■ What to do: Filter the data for "entre" and copy matching lines.

--- START ---

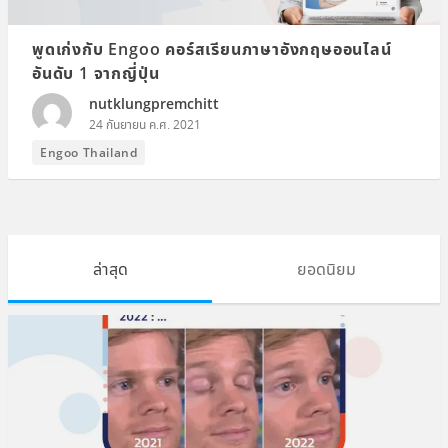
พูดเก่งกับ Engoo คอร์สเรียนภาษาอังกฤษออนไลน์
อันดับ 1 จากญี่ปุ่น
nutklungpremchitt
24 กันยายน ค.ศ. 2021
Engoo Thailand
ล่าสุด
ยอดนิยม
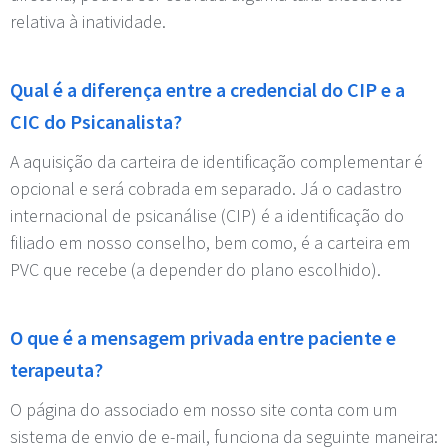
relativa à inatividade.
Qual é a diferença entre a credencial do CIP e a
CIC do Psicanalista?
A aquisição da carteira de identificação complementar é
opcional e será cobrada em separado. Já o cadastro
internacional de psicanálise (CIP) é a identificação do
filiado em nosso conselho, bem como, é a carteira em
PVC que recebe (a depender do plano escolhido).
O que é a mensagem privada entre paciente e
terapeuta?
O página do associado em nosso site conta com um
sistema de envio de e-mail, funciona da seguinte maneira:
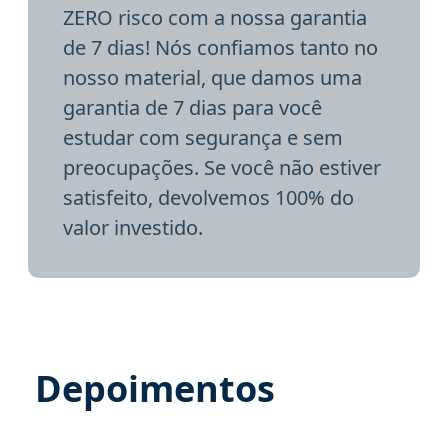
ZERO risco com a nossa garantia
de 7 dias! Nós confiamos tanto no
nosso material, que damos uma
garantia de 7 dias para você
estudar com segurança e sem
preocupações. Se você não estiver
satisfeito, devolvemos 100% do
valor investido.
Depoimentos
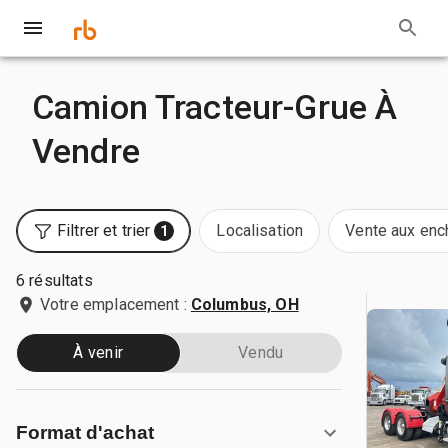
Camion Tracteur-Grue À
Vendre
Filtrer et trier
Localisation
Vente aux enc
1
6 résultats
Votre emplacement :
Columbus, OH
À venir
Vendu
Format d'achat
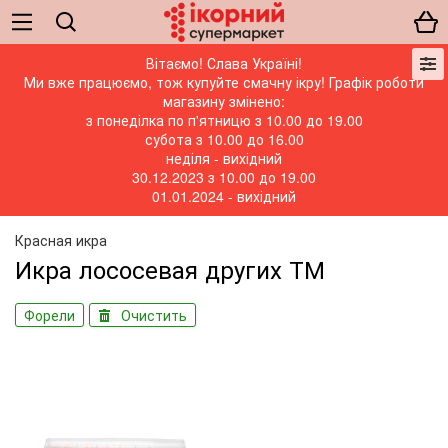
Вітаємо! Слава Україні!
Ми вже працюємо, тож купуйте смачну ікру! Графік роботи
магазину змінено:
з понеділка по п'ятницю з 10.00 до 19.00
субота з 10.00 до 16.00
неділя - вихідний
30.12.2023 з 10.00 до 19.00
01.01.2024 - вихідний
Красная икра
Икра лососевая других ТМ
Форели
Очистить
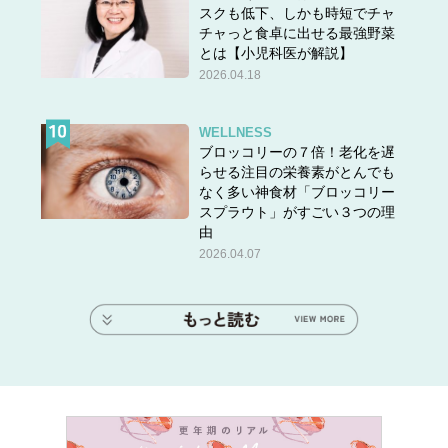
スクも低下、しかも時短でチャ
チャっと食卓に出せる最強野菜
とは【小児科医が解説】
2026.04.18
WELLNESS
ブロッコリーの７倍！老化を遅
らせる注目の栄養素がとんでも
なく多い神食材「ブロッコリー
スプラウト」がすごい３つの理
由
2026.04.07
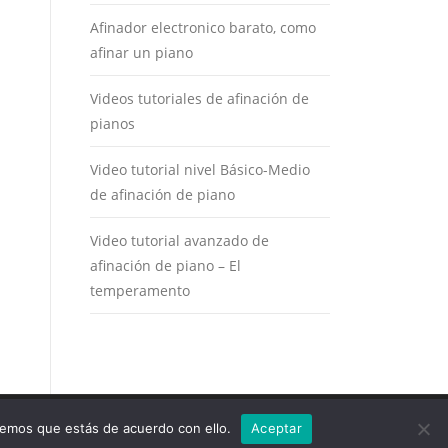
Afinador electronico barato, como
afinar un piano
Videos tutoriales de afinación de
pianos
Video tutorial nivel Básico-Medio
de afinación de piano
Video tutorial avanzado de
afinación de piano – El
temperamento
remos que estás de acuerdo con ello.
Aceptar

--- END ---

■ Output:
Qual é a diferença entre a credencial do CIP e a
O que é a mensagem privada entre paciente e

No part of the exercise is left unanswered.